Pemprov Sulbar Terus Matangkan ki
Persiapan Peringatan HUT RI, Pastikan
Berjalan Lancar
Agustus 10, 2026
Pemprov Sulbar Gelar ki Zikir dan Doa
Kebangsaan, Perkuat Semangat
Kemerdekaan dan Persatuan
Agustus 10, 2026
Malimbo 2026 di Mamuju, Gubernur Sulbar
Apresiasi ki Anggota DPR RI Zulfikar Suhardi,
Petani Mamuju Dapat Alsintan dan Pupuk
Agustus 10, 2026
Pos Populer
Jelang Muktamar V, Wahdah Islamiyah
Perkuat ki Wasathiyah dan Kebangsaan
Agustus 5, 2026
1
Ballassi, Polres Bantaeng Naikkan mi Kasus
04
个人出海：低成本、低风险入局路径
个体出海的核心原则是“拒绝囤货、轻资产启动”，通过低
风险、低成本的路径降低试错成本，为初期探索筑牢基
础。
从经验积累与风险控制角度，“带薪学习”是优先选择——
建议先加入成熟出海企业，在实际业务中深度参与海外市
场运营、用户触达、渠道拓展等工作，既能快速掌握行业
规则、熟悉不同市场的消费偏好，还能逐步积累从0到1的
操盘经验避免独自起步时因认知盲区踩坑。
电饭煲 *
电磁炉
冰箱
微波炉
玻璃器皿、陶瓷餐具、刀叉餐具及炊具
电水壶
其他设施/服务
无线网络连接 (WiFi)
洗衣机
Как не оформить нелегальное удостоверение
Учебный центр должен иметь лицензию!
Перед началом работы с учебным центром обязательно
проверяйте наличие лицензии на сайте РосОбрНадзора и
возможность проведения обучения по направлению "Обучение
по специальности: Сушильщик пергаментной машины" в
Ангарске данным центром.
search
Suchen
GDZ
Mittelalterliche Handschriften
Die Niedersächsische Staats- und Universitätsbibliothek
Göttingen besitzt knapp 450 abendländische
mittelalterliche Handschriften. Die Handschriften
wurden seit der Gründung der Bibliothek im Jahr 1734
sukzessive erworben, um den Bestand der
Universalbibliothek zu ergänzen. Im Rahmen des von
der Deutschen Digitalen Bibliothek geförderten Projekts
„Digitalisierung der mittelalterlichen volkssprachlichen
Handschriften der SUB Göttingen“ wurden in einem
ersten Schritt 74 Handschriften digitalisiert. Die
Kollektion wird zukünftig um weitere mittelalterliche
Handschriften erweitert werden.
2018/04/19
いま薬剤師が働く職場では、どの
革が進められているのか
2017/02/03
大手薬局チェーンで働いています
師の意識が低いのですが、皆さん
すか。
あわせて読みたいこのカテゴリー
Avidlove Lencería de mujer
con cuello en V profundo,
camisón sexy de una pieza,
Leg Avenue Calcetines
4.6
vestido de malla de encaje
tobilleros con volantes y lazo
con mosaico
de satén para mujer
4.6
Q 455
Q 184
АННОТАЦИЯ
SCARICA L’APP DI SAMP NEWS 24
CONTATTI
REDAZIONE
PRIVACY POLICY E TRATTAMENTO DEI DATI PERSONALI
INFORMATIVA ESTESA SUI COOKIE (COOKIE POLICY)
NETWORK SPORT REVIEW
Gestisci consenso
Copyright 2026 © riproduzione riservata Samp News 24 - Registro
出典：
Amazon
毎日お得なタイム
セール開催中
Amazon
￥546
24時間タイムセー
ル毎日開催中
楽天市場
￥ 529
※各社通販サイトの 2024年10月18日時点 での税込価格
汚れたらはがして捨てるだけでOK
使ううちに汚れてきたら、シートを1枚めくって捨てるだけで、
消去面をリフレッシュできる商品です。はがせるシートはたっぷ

************

The expected answer is each line of the records above that includes the string "центром".

Перед началом работы с учебным центром обязательно
Ангарске данным центром.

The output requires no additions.